Author Archives: Tom Vettenburg

Scattering in the Cloud

Clouds in the sky get their white colour from the scattering of light. This is a well-understood phenomenon, yet notoriously difficult to compute. Deep-tissue microscopy relies on controlling light scattering within biological tissue, so we take a particular interest in this issue. By mapping Maxwell’s equations onto the structure of a neural network, we were able to scale up light wave scattering calculations on the cloud, more specifically, the Google Colab cloud.

We integrated this into the open source MacroMax EM solver, ideal for computing coherent scattering in highly-heterogeneous materials such as biological tissue. It is straighforward to install and use with Python. Well within 10 minutes, light wave scattering can now be computed throughout a complex 3D structure with all 3 sides >100μm!

Read more about how this works in our recently published paper doi: 10.34133/icomputing.0098.
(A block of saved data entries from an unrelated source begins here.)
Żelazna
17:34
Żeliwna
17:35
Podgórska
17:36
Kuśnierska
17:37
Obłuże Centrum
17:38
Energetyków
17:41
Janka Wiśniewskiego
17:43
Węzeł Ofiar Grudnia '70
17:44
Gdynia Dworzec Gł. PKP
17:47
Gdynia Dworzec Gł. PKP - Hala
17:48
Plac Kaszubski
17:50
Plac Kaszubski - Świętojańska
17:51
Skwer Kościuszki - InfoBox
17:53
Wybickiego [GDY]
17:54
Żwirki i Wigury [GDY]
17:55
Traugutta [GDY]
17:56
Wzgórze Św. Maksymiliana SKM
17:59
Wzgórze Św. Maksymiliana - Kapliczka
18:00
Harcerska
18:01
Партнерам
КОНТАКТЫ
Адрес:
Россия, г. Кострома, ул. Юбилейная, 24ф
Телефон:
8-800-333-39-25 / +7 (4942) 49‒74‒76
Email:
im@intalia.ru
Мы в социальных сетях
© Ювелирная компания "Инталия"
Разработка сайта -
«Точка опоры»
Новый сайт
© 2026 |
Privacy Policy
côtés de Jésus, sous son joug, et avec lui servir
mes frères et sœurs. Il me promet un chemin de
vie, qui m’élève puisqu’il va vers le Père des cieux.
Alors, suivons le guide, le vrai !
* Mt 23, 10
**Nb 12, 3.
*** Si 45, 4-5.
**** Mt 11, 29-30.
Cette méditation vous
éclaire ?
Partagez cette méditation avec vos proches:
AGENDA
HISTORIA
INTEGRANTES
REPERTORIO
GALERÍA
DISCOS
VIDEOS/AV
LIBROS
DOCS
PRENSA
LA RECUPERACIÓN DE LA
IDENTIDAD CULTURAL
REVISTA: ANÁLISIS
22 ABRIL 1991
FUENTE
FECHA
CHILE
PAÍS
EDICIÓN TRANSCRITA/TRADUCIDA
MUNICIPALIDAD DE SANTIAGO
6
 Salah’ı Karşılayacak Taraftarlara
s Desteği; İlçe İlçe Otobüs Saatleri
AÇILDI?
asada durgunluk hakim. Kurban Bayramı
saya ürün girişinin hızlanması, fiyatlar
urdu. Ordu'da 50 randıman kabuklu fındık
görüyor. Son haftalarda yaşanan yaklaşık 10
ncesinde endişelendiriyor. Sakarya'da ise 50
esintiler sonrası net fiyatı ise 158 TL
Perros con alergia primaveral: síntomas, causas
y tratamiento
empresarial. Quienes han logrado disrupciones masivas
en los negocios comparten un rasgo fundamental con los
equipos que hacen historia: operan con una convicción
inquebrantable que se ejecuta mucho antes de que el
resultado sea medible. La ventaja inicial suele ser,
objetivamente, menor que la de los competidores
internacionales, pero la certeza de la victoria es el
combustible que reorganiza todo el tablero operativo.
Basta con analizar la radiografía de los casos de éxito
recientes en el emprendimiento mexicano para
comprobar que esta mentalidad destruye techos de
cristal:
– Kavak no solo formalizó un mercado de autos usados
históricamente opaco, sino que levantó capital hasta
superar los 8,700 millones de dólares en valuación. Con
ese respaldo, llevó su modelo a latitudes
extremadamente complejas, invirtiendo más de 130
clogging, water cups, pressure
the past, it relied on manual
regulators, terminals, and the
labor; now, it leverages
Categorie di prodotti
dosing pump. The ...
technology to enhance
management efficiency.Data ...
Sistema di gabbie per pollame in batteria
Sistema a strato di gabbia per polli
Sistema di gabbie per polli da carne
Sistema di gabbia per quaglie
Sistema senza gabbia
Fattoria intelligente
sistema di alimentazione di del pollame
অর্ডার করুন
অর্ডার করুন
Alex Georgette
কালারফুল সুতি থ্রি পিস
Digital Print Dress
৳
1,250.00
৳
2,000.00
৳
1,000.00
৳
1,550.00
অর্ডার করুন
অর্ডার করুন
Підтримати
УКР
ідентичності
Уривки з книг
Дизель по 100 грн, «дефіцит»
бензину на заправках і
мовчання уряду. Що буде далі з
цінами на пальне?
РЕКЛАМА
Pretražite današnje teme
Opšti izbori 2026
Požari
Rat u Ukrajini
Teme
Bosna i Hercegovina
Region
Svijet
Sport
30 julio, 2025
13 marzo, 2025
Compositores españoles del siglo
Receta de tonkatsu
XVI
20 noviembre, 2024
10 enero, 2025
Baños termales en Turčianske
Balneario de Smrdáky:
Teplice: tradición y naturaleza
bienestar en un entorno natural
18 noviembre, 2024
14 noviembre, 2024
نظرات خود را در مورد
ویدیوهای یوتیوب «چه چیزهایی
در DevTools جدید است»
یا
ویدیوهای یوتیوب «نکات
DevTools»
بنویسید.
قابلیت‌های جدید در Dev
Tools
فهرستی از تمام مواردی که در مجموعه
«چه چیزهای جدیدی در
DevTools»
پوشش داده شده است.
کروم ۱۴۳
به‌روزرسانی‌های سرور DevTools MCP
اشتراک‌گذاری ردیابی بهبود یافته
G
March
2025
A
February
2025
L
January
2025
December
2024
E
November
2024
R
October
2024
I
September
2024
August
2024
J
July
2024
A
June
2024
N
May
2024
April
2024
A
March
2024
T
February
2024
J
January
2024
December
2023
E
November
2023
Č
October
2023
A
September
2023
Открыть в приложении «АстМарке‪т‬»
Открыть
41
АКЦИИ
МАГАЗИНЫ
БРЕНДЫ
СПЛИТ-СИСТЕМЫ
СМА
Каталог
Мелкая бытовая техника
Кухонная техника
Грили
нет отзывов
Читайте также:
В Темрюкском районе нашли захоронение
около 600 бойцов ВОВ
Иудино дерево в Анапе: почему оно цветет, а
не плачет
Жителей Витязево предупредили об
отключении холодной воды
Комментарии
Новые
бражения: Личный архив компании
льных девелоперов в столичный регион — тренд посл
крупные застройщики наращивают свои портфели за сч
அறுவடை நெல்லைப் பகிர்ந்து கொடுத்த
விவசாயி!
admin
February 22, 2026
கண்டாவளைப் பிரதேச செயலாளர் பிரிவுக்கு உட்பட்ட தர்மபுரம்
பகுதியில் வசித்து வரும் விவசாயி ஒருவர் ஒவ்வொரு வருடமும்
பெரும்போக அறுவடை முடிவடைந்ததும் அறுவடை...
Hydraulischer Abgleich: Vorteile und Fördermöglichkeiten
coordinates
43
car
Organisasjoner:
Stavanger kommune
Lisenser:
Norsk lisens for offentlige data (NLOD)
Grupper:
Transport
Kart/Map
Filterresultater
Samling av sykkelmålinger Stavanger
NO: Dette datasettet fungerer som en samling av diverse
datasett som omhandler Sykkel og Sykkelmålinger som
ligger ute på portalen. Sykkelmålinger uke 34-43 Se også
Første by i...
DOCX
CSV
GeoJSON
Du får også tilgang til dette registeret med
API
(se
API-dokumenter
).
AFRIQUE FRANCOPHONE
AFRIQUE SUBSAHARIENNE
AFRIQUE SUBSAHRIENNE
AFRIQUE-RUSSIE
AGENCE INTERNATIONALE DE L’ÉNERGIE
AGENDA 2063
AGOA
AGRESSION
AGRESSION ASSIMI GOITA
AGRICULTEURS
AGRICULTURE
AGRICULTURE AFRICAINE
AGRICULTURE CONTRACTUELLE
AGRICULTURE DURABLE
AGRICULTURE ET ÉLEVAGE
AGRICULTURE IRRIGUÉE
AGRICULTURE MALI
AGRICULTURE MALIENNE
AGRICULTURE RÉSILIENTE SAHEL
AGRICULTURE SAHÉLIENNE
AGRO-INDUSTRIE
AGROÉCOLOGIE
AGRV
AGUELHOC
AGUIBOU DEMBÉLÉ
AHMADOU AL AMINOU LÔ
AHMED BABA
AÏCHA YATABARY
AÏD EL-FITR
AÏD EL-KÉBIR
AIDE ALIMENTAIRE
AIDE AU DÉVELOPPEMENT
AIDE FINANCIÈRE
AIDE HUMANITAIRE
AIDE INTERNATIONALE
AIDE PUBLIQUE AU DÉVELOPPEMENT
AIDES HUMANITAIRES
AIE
Doctoral EngD position with Optos PLC

Do you want to do research with a direct impact on healthcare? Will you help us develop the tools to measure nanoscale neuron activity at the back of the human eye? Early detection is key to prevent the leading causes of blindness. We develop novel optical coherence tomography methods in collaboration with Optos PLC (a Nikon company), and are looking for a doctoral student to join us.

Various open doctoral and postdoc positions

Together with Optos PLC (a Nikon company), we are looking for an EngD research student to develop a new OCT technique for retinal imaging. https://cdtphotonics.hw.ac.uk/project/hybrid-optical-digital-coherence-tomography/ The 4 year doctoral programme includes a 9 months study programme followed by the research project at the company. Start date: September

A similarly study programme is available with Ceres Holographics Ltd, based in the Kingdom of Fife, Scotland. In this project we will develop holographic films for head-up displays and other applications: https://cdtphotonics.hw.ac.uk/project/advanced-holography-for-augmented-reality-head-up-displays/

In collaboration with the School of Life Sciences we are also recruiting a PhD student and two postdoctoral researchers to develop adaptive optical microscopy techniques that enable us to image deeper into biological tissue. This will be tested in close collaboration with developmental biologists to study cell migration in the initial stages of embryo development at the School of Life Science. The researchers will be involved in all stages of the project, from design of the microscope’s adaptive optics to its application in biology, and the computational light propagation and image formation.

More details on the open positions can be found here: https://sites.dundee.ac.uk/vettenburg/jobs/ and https://www.findaphd.com/phds/project/computational-light-microscopy-making-the-invisible-visible/?p133012

Do not hesitate to get in touch if any of these positions sounds interesting to you.

Wavefront Shaping for Biomedical Imaging book available!

wavefront shaping bookTogether with K. Dholakia I authored a book chapter “Shaped Beams for Light Sheet Imaging and Optical Manipulation” in the book “Wavefront Shaping for Biomedical Imaging” (online ISBN: 9781316403938), published by Cambridge University Press: doi:10.1017/9781316403938. For those interested in wavefront shaping and its applications, the book contains many interesting contributions (TOC).

Automated detection of neutropenia

Our work on automated detection of neutropenia is published in the American Journal for Hematology! The blood flow in the capillaries is imaged through the nail-fold skin. Machine learning techniques are applied to detect the location of the capillaries in the image, and spatio-temporal correlations are analysed per capillary. Read more here: doi:10.1002/ajh.25516, and check out the Supporting Info!

Finally a fast algorithm to calculate the light field!

complex scatteringBiological samples, often the subject of optical microscopy, tend to be rather heterogeneous. This affects the propagation of the electromagnetic field of light. While the Maxwell’s laws underlying the propagation of electromagnetic waves in such tissue are well-understood; accurate numerical calculation does not scale well. Even the sub-millimeter-sized sample areas in microscopy pose significant challenges. Recently this changed. Osnabrugge et al. proposed a modification to the efficient Born series that is guaranteed to converge for Helmholtz problems. We have now extended this to solve Maxwell’s equations. The algorithm works for both isotropic and anisotropic dielectric materials, including those with chiral and magnetic properties. Our paper is available on doi:10.1364/OE.27.011946 (open access). The algorithm is made available as a Python library: pip install macromax, documentation and the MacroMax source code with examples can be found on GitHub.